I waited for someone to correct me. No one did. Maybe I’d given away too much, revealing that my investigation of their children had slammed into a brick wall. But the lack of evidence could be owed to the fact that Kaci and Collin didn’t have the twenty-to-thirty year crime history their parents had.
I glanced at the woman most concerned about appearances. “The contract ensures she doesn’t do something stupid and drive Trenchant into a scandal?”
Kathleen nodded. “Precisely.”
In return, it promised Kaci the CEO position, a promise that wouldn’t be realized. Stealing the job from her didn’t feel right, but that feeling was fed by my very strong desire to find her innocent while I took down her family.
I blanked my face. Fingers slack. Voice steady. “Okay, so you’re going to set her up, lure her into an affair. And if she doesn’t bite?”
Trent stacked the papers in front of him and stuffed them in the folder. “She’ll bite. I’m sending her to The Watch tonight on an errand, so I’ll see it done then.”
So messed up. He’d plotted the ruination of his son’s marriage with less deliberation than he would give a menu at a restaurant. And he’d intentionally mentioned the club she would be at so I’d what? Volunteer for the job?
I wanted to close my eyes and consider what was happening here, but if I did that, I’d imagine her with another man. No, I’d imagine her with me because picturing her with her husband or with a stranger set my fucking chest on fire.
Was it too hopeful to think her encounter with Evader was…singular? That she was a good person, and cheating wasn’t commonplace for her?
Pull your head out of your ass. You need this contract negated.
But I could volunteer to be the bait, the tempter. The other man.
Fuck, I needed to shake this goddamned whatever that had my heart racing. She was never mine, would never be mine. For all I cared, Slutty Ducati could go where no slut had gone before. If she was weak enough to cheat on her husband, fuck her.
“Assuming the contract is a non-issue…” I stood. “When do I start?”
Trent rose as well, strolling my way, and the other three followed suit.
He held out his hand, and when I grasped it, my skin recoiled against the dry scrape of his fingers.
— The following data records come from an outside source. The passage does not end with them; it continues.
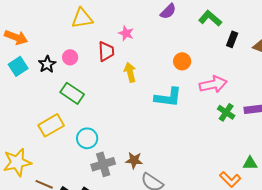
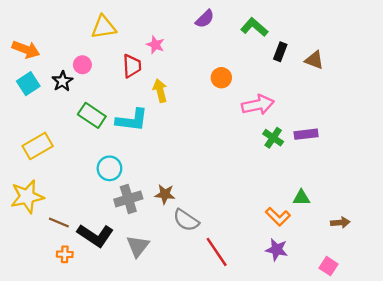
pink circle: (70, 57) -> (82, 65), moved
cyan L-shape: (168, 97) -> (132, 120), moved
yellow rectangle: (51, 125) -> (38, 146), moved

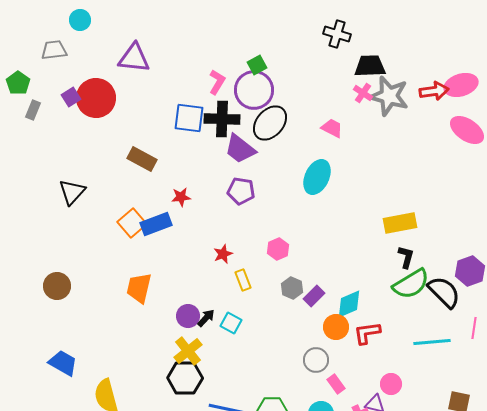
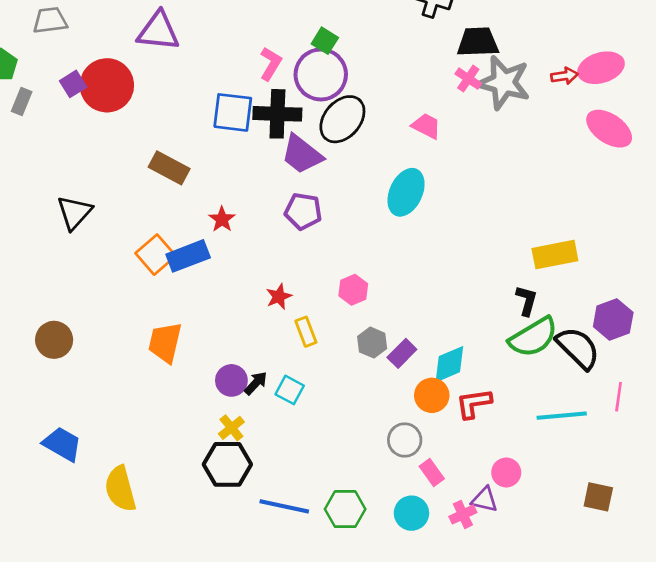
green square: (257, 65) -> (325, 41), turned -30
red arrow: (434, 91) -> (564, 76), size x0.7
red star: (181, 197) -> (222, 219), turned -30
yellow rectangle: (400, 223) -> (555, 255), moved
yellow cross: (188, 351) -> (231, 428), size x0.7

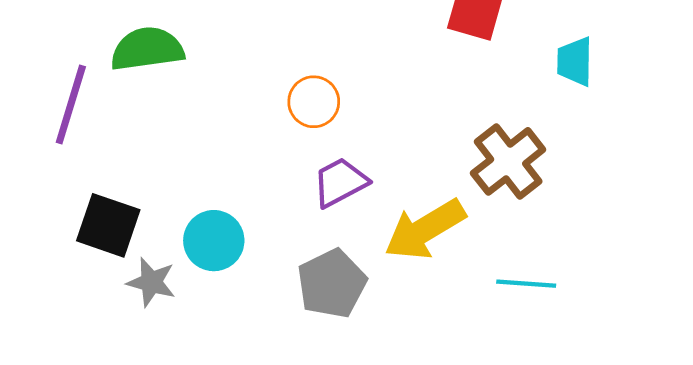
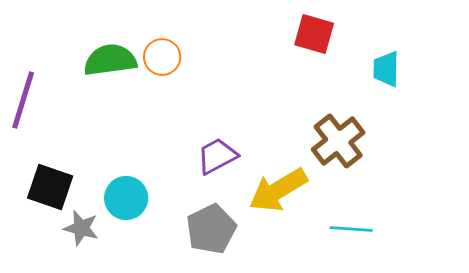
green semicircle: (147, 49) -> (110, 60), moved
orange circle: (314, 102) -> (162, 57), moved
“You start now.” His grip tightened, his tone frigid. “Welcome to Trenchant.”
13
Kaci
The murmur of voices drifted around me, melding with the clink of champagne flutes and the deep, lonely notes of a saxophone. The acoustics in The Watch dispersed noise with subtlety, tricking the ears to disregard individual sound while luring the soul to fuse with the collective whole.
I traced the stem of the martini glass, the aroma of alcohol tingling my nose, the soft laughter of a nearby couple caressing my skin. Maybe I’d be laughing too if Collin were here, but he was still at the studio. And as usual, Trent’s order had been nonnegotiable.
Eight o’clock sharp. Wait at the bar. Accept the delivery. Don’t ask questions.
Typical shady bullshit. What would it be this time? A nondescript envelope? A flash-drive? A whispered message of cryptic nonsense?
Sometimes I thought he contrived this crap just to test me, to see how I would maneuver assignments shrouded in I-could-tell-you-but-I’d-have-to-kill-you, like some perverse rite of passage. Other times, these tasks seemed a little too authentic to discredit, like the tiny hairs raising on my arms.
What if I was unwittingly meeting with mobsters? Aiding in felonies? I didn’t know the nature of Trent’s dealings.
Buy hey, in a couple weeks, I would be CEO. Which meant I could fire the board, clean up the company, and never ever participate in shady shit again. I filled my lungs with a deep inhale.
Until then, I didn’t have a choice. Follow his directive or sentence Collin to prison.
So I sat on the last stool at the L-shaped bar and made the best of it. God knew I’d needed to let my hair down. Literally. It hung in thick waves around me, warming my back and tickling my elbows. The rest of my senses tuned in to the retro-festive surroundings.
I loved The Watch the first time I came here with Collin. Loved it now. The live jazz, the waitresses in fishnet stockings, the pre-prohibition furniture, the energy, the eccentrics it attracted. This nightclub was straight-up sexy.
A low snap sounded from the stage across the open room. Click. Click. Click. Steady, patient, the snapping fingers set the beat.
The murmurs waned. Heads turned. Bodies leaned. The foot of the older man beside me tapped in time. Then the saxophone joined in, breathing each note with a heavy soul. Slowly, the crowd angled toward the stage, listening, swaying, losing themselves.
I felt it, too. Deep, rich, and devastatingly bold. Like the eyes of the man at the other end of the bar. He was just a silhouette in my periphery, but I didn’t need to look. His gaze was palpable, tracing my face and burning my cheeks, demanding I answer his silent query.